Try 'affect' and 'effect'.


----------



## mike_bailey (May 7, 2002)

Your Greek eh?


----------



## pgtt (May 7, 2002)

> Your Greek eh?


Yep


----------



## PaulS (Jun 15, 2002)

> Im crap at english. I was taught grammer at such a young age i have completely forgotten. I don't no about you guys but i never did any english grammer at secondary school.


Really? Â :



> We had to read boring shakespear books instead. [smiley=sleeping.gif] [smiley=zzz.gif]


Were they in Greek?


----------



## Guest (Feb 19, 2003)

> It seems you managed to miss out the commas around your clause.....
> 
> (pot, kettle, black, glass houses, stones..... etc. etc.)

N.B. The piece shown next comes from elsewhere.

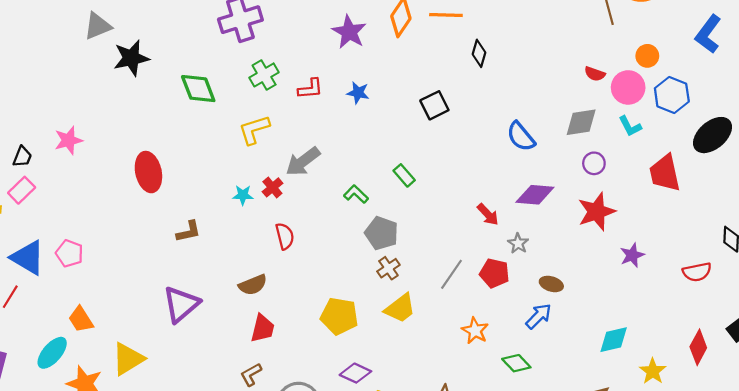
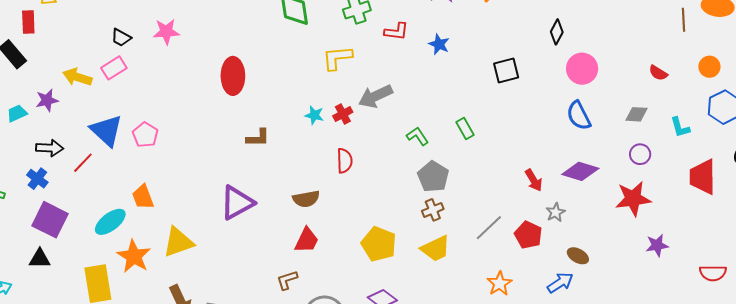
pink circle: (628, 87) -> (582, 69), moved
gray diamond: (581, 122) -> (636, 114), size x0.7
black trapezoid: (22, 157) -> (121, 38), turned 85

Hardly in the same league .....


----------



## pgtt (May 7, 2002)

> Really? Â :
> 
> Were they in Greek? Â


it wouldn't matter if they were either, i cant read or write English or Greek :-[


----------



## coupe-sport (May 7, 2002)

> it wouldn't matter if they were either, i cant read or write English or Greek


you must be in IT then ?


----------



## pgtt (May 7, 2002)

nope.... wrong again, im on the dole actually


----------



## coupe-sport (May 7, 2002)

> nope.... wrong again, im on the dole actually


i see...


----------



## Lisa. (May 7, 2002)

I know.You must be a hotelier?


----------



## StuarTT (May 7, 2002)

> It seems you managed to miss out the commas around your clause.....
> 
> (pot, kettle, black, glass houses, stones..... etc. etc.)


I presume you mean 'inverted commas'. Here where I work we tend to use ' and not " as " tends to be more Germanic. lol ;D ??? 8)


----------



## StuarTT (May 7, 2002)

BTW, what really pisses me off is the incorrect use of the apostrophe, not to mention people that can't spell apostrophe.


----------



## jampott (Sep 6, 2003)

Stuart,

I meant commas. You might want to find out what a clause actually is......


----------



## Kell (May 28, 2002)

I assumed that Jampo meant that the original post should have read...

Why don't people understand the difference between*,* and correct usage of*,* "you're" and "your"? It drives me NUTS!!!!!!

So I guess he did mean commas and not inverted commas.


----------



## ir_fuel (Jan 10, 2003)

> Why don't people understand the difference between and correct usage of "you're" and "your"? It drives me NUTS!!!!!!


hell yeah !
your so rite mate, what a bunch of stupid idiots who think they can speak and right english. But i am afraid you're posting wont help them notice it, another posting in vein!

At least I do tried to check all my postings before i post them so your not driving nuts from my spelling!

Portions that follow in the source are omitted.